Le donne dell'Argentina sottolineano la necessità di non circoscrivere e restringere il campo della violenza domestica alla sfera privata, bensi affermarla come problema pubblico e sociale, e come tale si può immaginare di trattarlo in modo divulgativo nelle telenovelas, format televisivo molto seguito e popolare in Argentina; inoltre, come è stato evidenziato dalla rappresentante uruguaiana, occorrerebbe una legge specifica rivolta ai media, che spinga la trattazione della violenza domestica non come fatto di cronaca ma parte dell'informazione politica-sociale.
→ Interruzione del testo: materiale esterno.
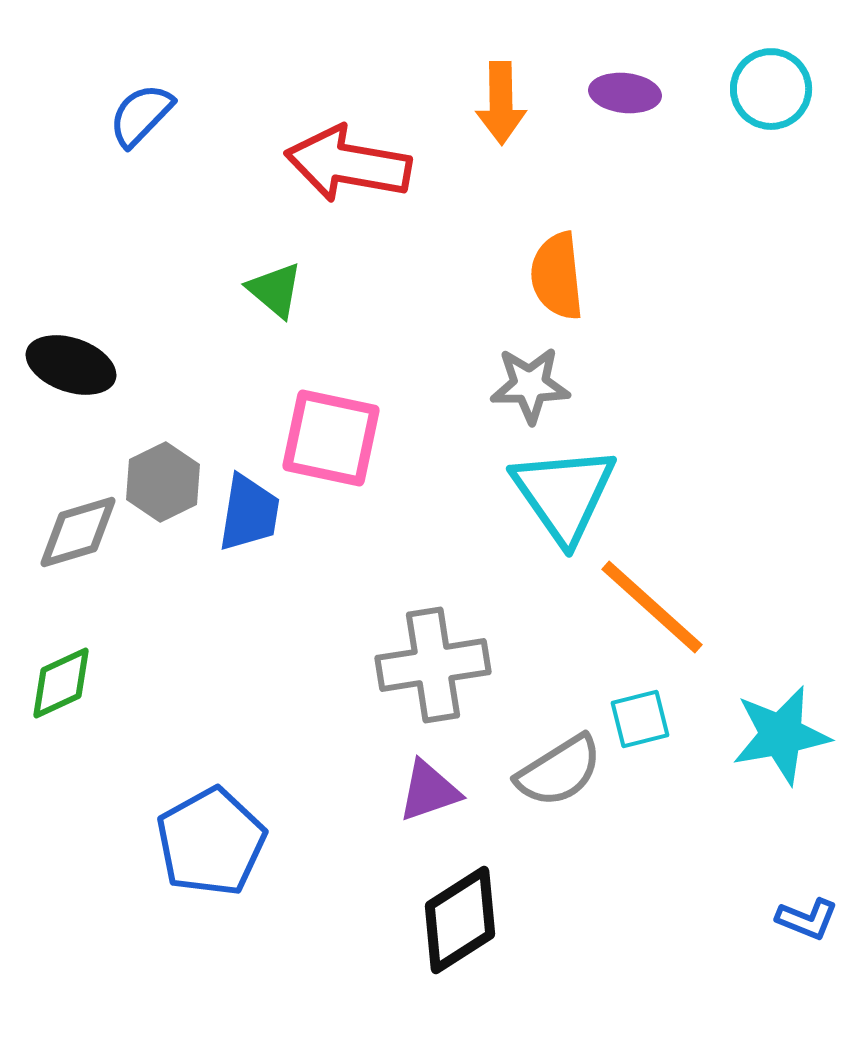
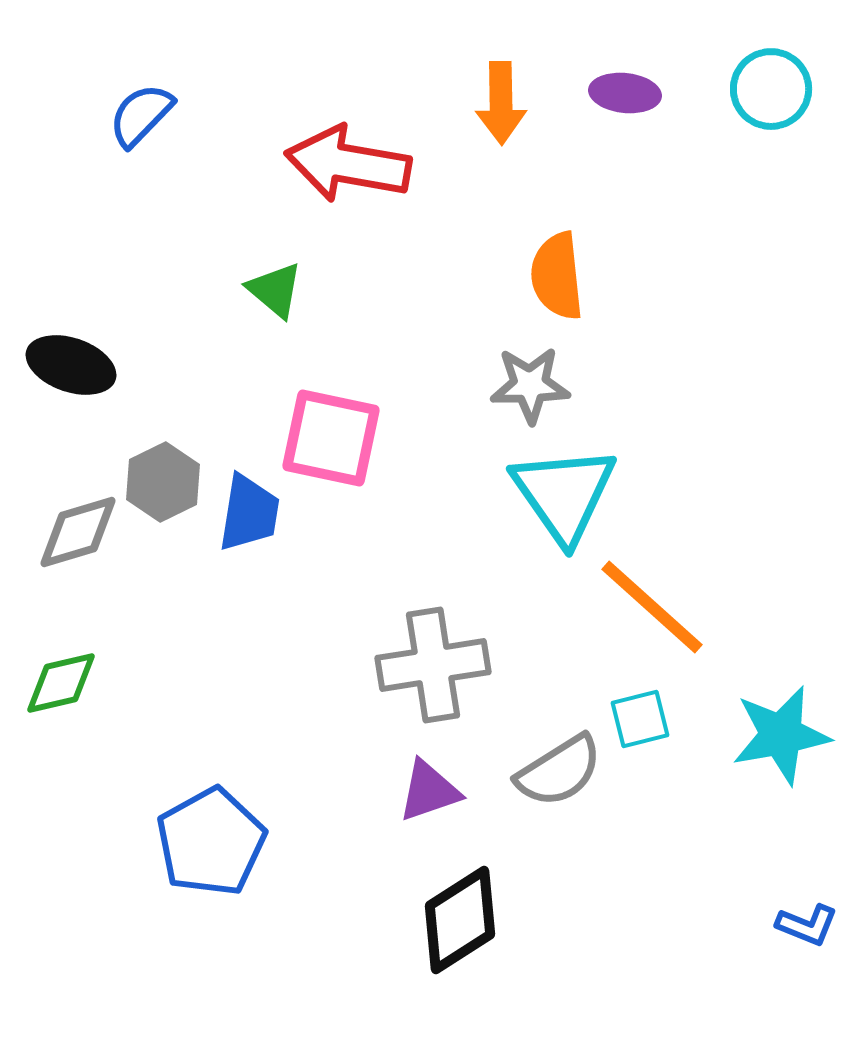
green diamond: rotated 12 degrees clockwise
blue L-shape: moved 6 px down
Il femminismo, il nuovo femminismo inteso come teoria e pratica politica che abbraccia in modo olistico e con profonda riflessione il ribaltamento delle regole sulla naturalità della donna, la riproduzione, la sessualità, il lavoro e la politica, ha preso forma nei dibattiti spaziando da concetti storici alle tensioni attuali.
La realtà sudamericana è molto variegata: si hanno Paesi come l’Uruguay con una propria legge sull’aborto, al Cile tuttora senza nessuna legge a favore, nonostante le numerose azioni di piazza di grande rottura mediatica delle femministe. Va aggiunto, comunque, che le giovani femministe cilene promuovono un esteso servizio di informazione sulle pratiche abortive consentite dall’OMS per via chimica-farmacologica.
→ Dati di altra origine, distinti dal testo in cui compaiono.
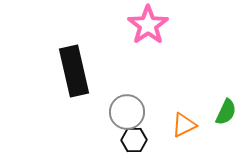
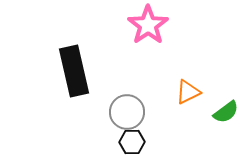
green semicircle: rotated 28 degrees clockwise
orange triangle: moved 4 px right, 33 px up
black hexagon: moved 2 px left, 2 px down
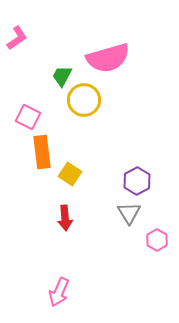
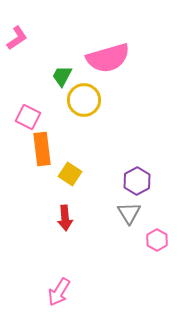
orange rectangle: moved 3 px up
pink arrow: rotated 8 degrees clockwise
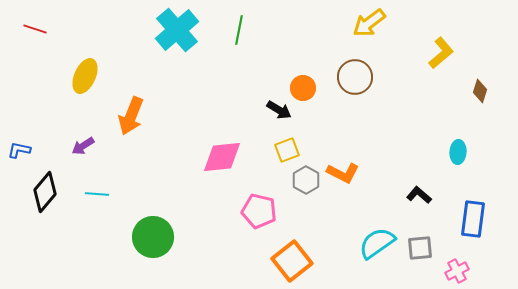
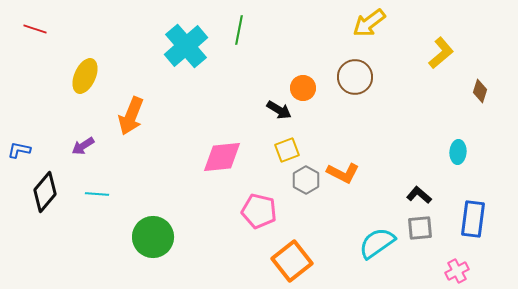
cyan cross: moved 9 px right, 16 px down
gray square: moved 20 px up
Le pratiche femministe sono anche le tante forme di sostegno alle donne e alla popolazione palestinese, contro l'oppressione dell'esercito israeliano, che vede assieme affiancarsi nella lotta quotidiana, le donne israeliane accanto a quelle palestinesi.
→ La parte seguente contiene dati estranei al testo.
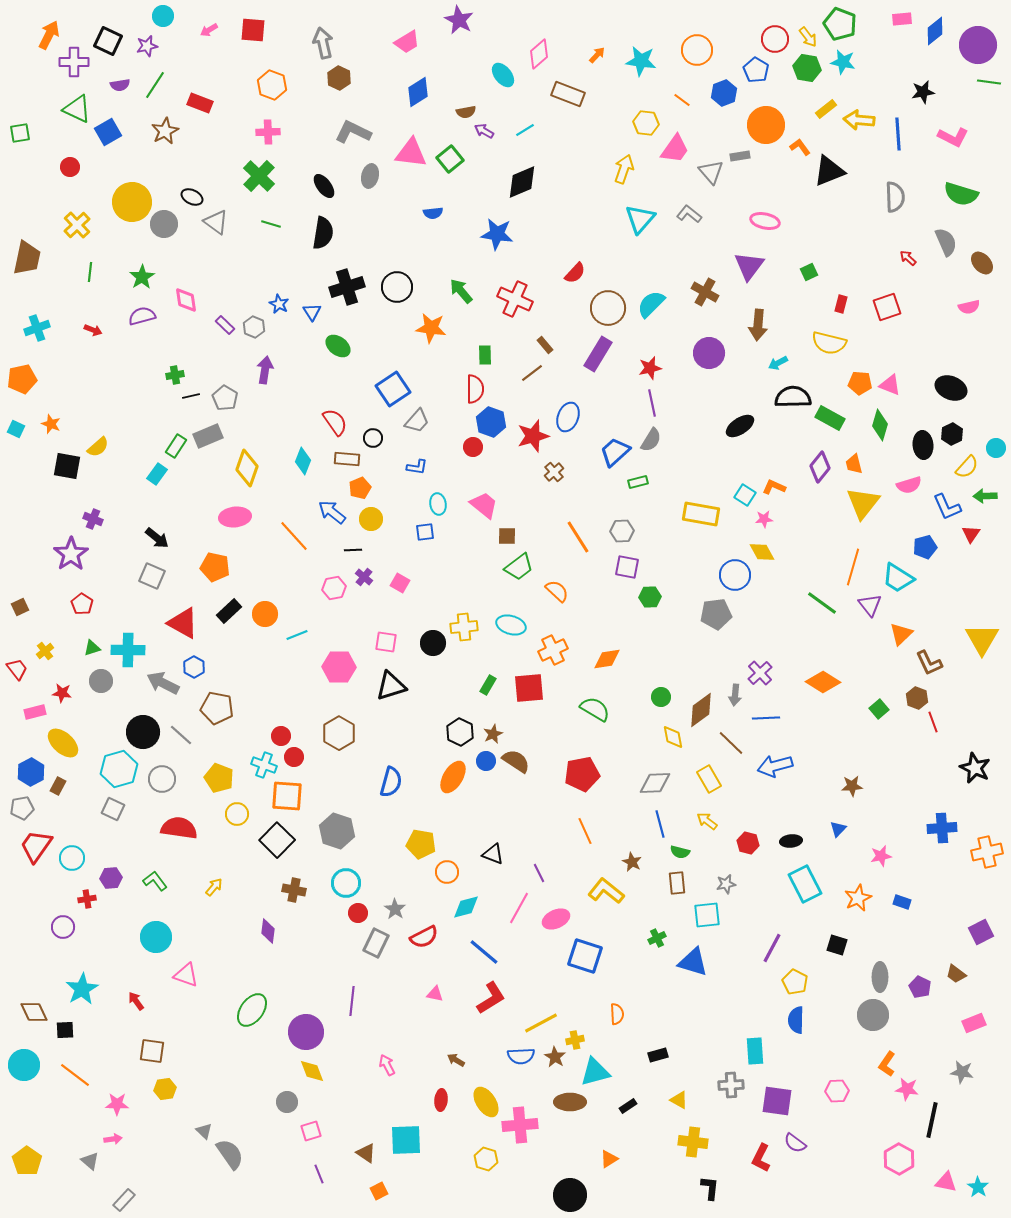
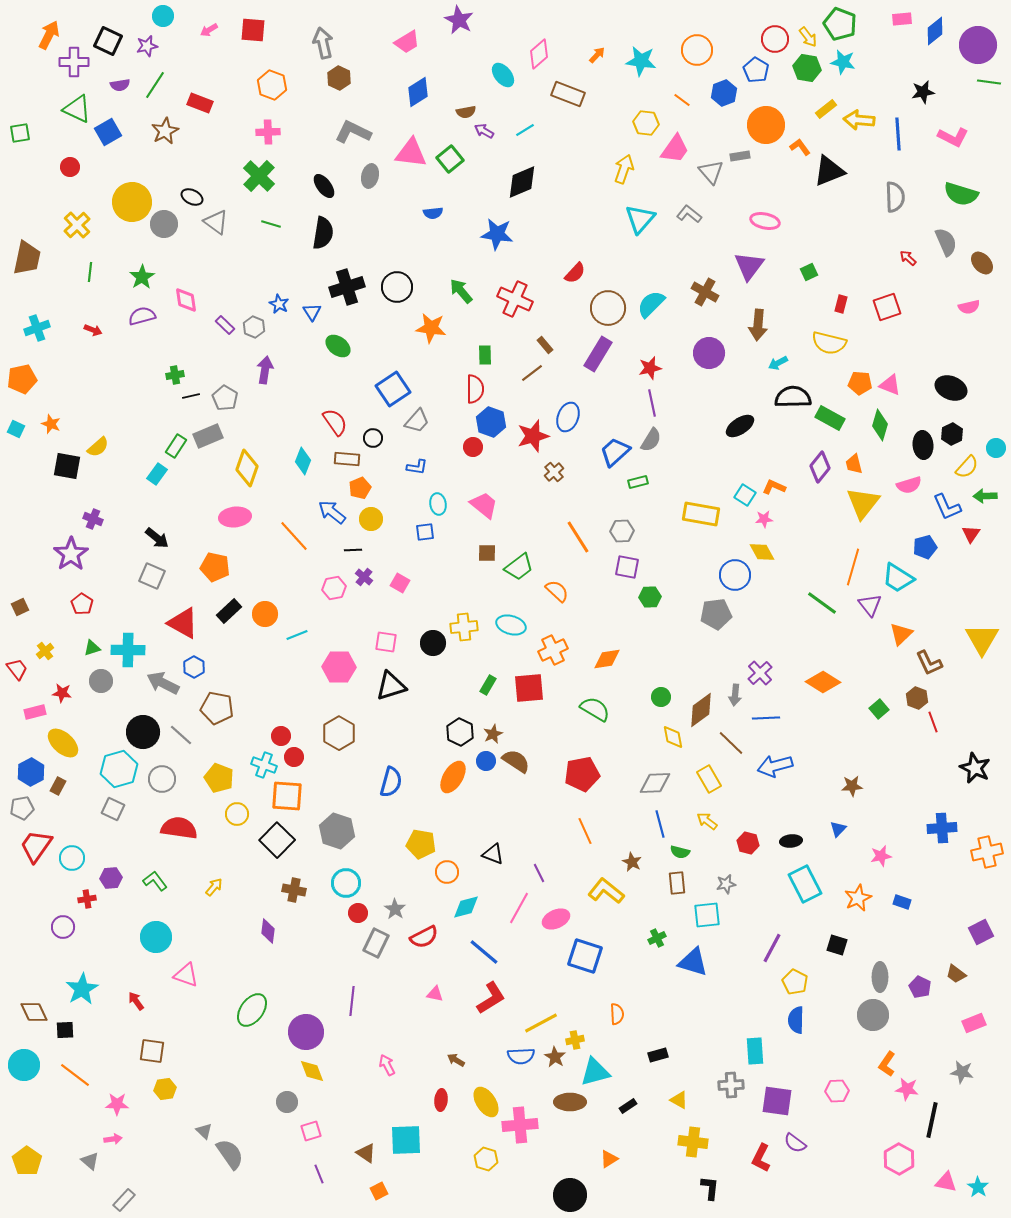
brown square at (507, 536): moved 20 px left, 17 px down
Tra le mille facce delle pratiche femministe che si sono confrontate a Montevideo, certamente quelle contro le dittature e le militarizzazioni del territorio hanno prevalso su tutte.
In particolare, è stato approfondito il punto sulle azioni da mettere in atto contro la dilagante politica dei governi di apertura all'impunità dei crimini delle dittature con l' emanazione di leggi ad hoc per la conciliazione, il perdono, la dimenticanza.
Le femministe affermano il proprio no a qualunque forma di impunità, a qualunque forma di oblio, di dimenticanza: ci sono le Madri di Plaza de Mayo di Buenos Aires, alla ricerca di giustizia per i loro figli fatti sparire dai regimi dittatoriali e per i tantissimi, troppi, bambini ormai adulti, ancora segretati in altrettante famiglie “ideologicamente corrette”; ci sono le femministe del Guatemala e dell’Uruguay profondamente ferme e convinte che nessun oblio sarà mai possibile, nessuna vita spezzata rimarrà senza giustizia.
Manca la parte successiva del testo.